Unfortunately (or fortunately), this is notthe case in the core rule set. In Glorantha, however...

OTOTH, if that last sentence applies, it is then theoretically possible for a rune caster of any cult to try to figure out the secrets of sorcery and make them available to his comrads.

Not usually. You get Rune Magic which is personal and/or folk magic and only ONE otherworld magic. Sorcery, Shamanism, and Divine Magic all draw from separate otherworlds. To use them requires you to commit your soul to that kind of magic. There is very little room to maneuver in this sort of case.

There *are* exceptions but they are rare.

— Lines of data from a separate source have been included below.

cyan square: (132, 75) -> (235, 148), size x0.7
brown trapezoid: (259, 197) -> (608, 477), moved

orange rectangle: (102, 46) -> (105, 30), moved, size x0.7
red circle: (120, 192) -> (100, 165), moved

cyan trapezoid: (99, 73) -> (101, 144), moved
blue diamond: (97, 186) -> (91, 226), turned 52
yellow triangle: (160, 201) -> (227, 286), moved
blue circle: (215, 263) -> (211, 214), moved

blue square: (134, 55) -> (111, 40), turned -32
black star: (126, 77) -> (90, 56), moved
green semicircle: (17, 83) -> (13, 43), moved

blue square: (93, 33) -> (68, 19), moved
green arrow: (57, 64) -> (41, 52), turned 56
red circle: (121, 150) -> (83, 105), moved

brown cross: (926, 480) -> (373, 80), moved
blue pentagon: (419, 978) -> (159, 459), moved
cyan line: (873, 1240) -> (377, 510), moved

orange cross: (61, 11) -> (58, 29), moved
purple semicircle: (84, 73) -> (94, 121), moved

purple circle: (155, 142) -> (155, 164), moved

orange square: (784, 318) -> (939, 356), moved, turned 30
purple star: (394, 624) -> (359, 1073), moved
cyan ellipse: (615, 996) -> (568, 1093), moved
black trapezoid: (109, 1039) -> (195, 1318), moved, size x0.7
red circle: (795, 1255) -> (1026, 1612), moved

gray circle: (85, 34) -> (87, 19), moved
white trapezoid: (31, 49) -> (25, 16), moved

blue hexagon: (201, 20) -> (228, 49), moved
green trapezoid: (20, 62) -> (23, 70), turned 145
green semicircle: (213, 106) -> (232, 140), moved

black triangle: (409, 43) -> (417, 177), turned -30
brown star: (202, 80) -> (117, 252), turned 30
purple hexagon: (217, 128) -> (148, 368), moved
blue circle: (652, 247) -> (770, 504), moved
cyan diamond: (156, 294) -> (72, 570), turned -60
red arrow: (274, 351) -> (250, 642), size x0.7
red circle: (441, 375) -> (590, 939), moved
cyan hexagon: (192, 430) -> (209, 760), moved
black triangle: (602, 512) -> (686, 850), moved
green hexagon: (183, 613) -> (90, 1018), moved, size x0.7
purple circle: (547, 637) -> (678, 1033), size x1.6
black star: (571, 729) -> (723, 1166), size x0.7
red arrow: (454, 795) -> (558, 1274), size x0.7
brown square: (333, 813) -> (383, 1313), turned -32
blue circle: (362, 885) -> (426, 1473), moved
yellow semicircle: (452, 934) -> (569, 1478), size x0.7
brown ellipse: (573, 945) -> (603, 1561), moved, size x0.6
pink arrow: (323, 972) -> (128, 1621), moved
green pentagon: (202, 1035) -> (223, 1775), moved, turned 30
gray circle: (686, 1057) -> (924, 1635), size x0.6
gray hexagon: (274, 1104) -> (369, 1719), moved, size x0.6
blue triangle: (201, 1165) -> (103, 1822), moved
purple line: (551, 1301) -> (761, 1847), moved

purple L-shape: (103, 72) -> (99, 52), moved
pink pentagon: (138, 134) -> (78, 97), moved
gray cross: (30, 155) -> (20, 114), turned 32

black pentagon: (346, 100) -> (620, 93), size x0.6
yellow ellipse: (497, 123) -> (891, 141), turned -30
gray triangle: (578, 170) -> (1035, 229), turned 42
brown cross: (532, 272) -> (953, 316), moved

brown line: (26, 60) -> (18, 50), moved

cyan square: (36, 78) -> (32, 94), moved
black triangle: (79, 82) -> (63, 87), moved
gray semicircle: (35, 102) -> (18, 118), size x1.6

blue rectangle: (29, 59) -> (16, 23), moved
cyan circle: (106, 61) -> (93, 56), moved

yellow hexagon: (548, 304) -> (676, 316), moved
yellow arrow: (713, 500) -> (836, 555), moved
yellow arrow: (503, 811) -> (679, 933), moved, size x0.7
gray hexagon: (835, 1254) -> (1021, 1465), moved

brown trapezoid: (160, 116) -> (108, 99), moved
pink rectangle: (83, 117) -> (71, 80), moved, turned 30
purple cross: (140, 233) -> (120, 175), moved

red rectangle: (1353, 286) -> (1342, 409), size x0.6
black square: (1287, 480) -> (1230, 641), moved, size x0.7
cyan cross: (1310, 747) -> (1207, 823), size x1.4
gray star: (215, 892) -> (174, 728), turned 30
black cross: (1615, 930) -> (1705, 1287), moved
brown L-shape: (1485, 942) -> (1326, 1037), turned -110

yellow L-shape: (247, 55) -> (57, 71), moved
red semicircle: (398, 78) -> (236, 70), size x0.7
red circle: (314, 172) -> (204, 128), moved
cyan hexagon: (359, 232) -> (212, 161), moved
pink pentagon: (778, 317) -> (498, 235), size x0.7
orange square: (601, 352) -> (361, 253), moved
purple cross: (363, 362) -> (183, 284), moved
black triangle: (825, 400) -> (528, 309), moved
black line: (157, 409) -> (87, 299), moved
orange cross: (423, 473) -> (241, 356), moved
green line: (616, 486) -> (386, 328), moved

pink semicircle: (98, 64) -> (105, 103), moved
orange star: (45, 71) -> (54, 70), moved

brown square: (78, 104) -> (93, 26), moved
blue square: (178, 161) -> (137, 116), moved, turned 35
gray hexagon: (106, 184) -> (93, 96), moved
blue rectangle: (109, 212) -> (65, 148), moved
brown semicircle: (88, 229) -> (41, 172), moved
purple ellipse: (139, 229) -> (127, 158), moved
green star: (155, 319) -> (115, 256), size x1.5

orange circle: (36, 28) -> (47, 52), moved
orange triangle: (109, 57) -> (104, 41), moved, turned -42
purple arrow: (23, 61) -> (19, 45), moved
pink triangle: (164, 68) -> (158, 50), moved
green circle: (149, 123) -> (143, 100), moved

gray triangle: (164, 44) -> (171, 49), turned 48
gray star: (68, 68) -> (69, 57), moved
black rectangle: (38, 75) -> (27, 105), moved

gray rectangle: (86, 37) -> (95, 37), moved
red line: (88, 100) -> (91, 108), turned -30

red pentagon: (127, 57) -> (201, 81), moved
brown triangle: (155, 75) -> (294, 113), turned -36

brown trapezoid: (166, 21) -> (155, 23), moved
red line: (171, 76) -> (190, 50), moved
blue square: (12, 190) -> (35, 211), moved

Edit: Simonh is wise. His repy about world views is spot on and only accents the problem with knowing two different systems at any kind of depth. I believe its possible to be laymembers/intitates/students/spiritists of the various systems but to learn anything deeper usually requires abandoning all other kinds of magic except Rune Magic.

Voriof
 
Utgardloki said:
My main concern is game balance.
Game balance is an illusion, especially if you treat it entirely as a mechanical exercise. While you want every player to be able to participate equally, this doesn't require that they are mechanically equivalent.


Utgardloki said:
Runequest does not have the class mechanism to balance PCs out. So if a witchborn character has a major advantage over a non-witchborn character ("Hey, I can just point my finger at the guy and he freezes!"), then how can this be balanced?
You only get a certain number of skill increases, and if you need to spend them all on improving magical skills then you can't spend them on more mundane skills.
 
balance in an RPG means each player has fun with his character. The D&D sense of "everyone can perform genocide at the same pace" balance isnt really worth anything.
 
weasel_fierce said:
balance in an RPG means each player has fun with his character. The D&D sense of "everyone can perform genocide at the same pace" balance isnt really worth anything.

I can see the point that game balance means different things in a Runequest game, a D&D game, or a Star Wars game (either D6 or D20). It probably would be a good idea to warn the players about the benefits or disadvantages of their decisions, so if in the Iron Kingdoms, all the players want witchborn characters, I can deal with that. If a player does not want a witchborn character, I can deal with that too; as long as a player is happy with his choices.

As for my own Runequest plans, I am thinking of running the Iron Kingdoms characters through an Iron Kingdoms adventure, and then shunting those PCs off to Glorantha and other worlds through divine teleportation. I've been planning to run the Drow War series, but it looks like by the time they get to adventure #1 in Drow War, they'll already be experienced Runequest characters.